"Sweet of you—dear little chap," twittered the little lady.
They passed a group of some dozen men sitting round a brown blanket hedged with a fence of tumblers. They were watching a game of cards. The pock-marked man looked up from the pile of cards in front of him and grinned at Jimmy.
"You find it easier to get off than I do, son," he shouted. Jimmy kicked out at him as they passed, and there was a roar of laughter.
"I hate him—he's like the Beast," said the child as they went down the companion-way.
"Poor man—he can't help that. The Beast turned into a prince, didn't he?"
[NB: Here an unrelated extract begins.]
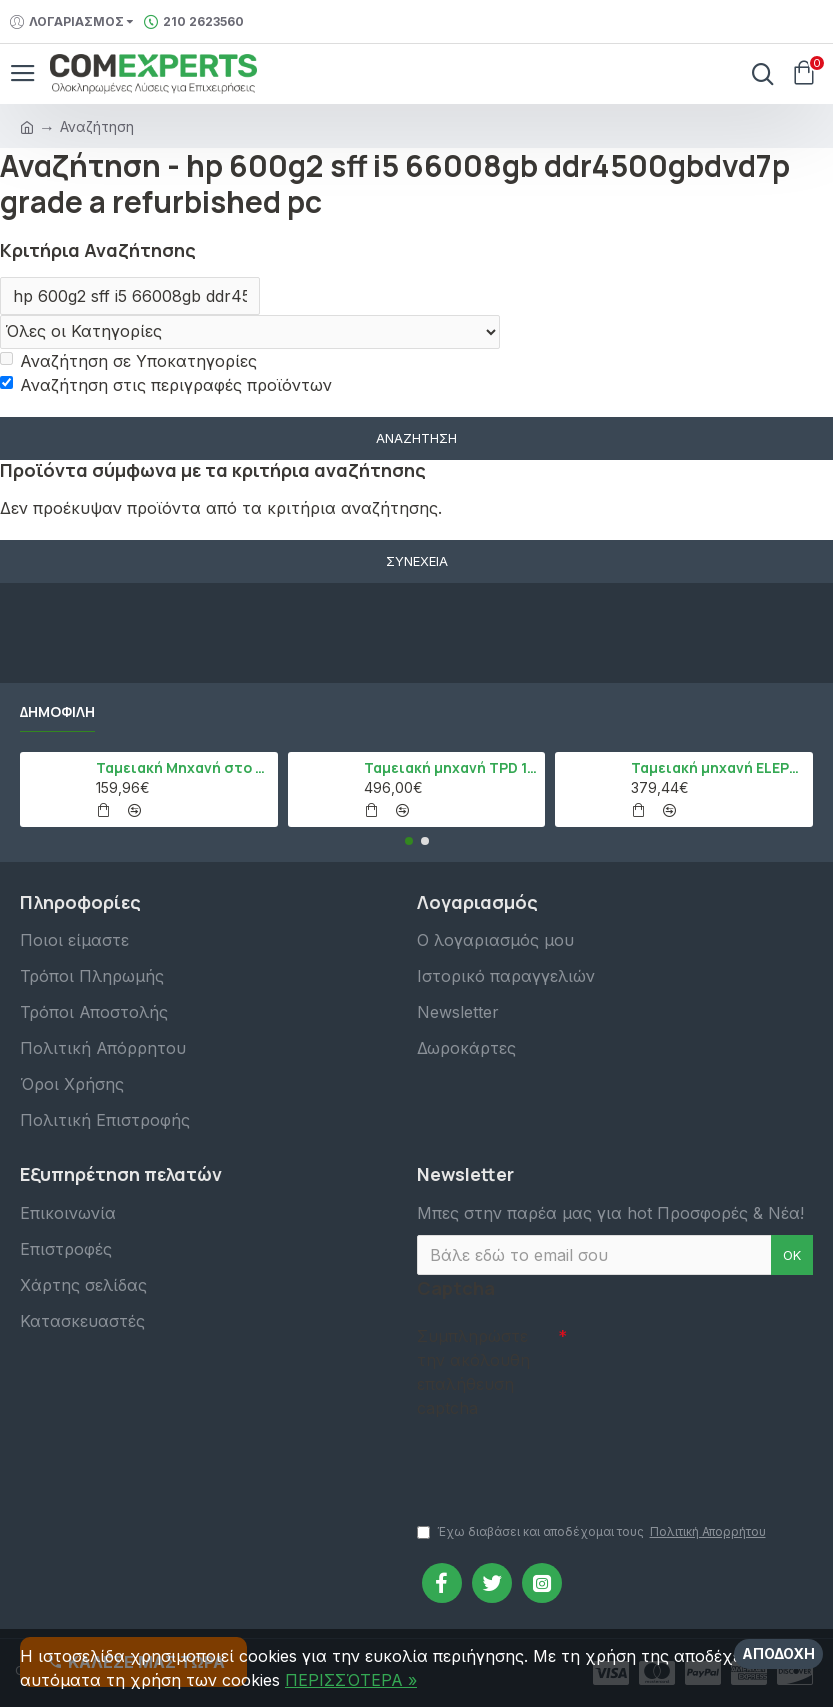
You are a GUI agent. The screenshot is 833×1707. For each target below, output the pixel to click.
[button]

"He's a nasty man. He sleeps in with us. And the man with no fingers. Ugh, they're dreadful. They stayed awake all night and so did daddy. And they wouldn't let me put the bottles through the porthole this morning. They put them themselves, and I did so want to see them go smash."
Marcella stopped dead. Things were trickling into her mind. She saw her father and her little thin arm dangling sickeningly when he broke it years ago; all her childish terrors of him came back, associated with the whisky, changed into a general terror of anything that was a father. She saw Jimmy's little arm broken—and there were three of them in that tiny cabin to break his little arm!
"Oh, poor wee mannie! Jimmy, ye're just going to sleep in my little house."
He started to dance with joy, holding on to her hand and hopping on one foot in the alley-way. Then his face clouded over.
"There'll be nobody to make daddy get in bed, then," he said.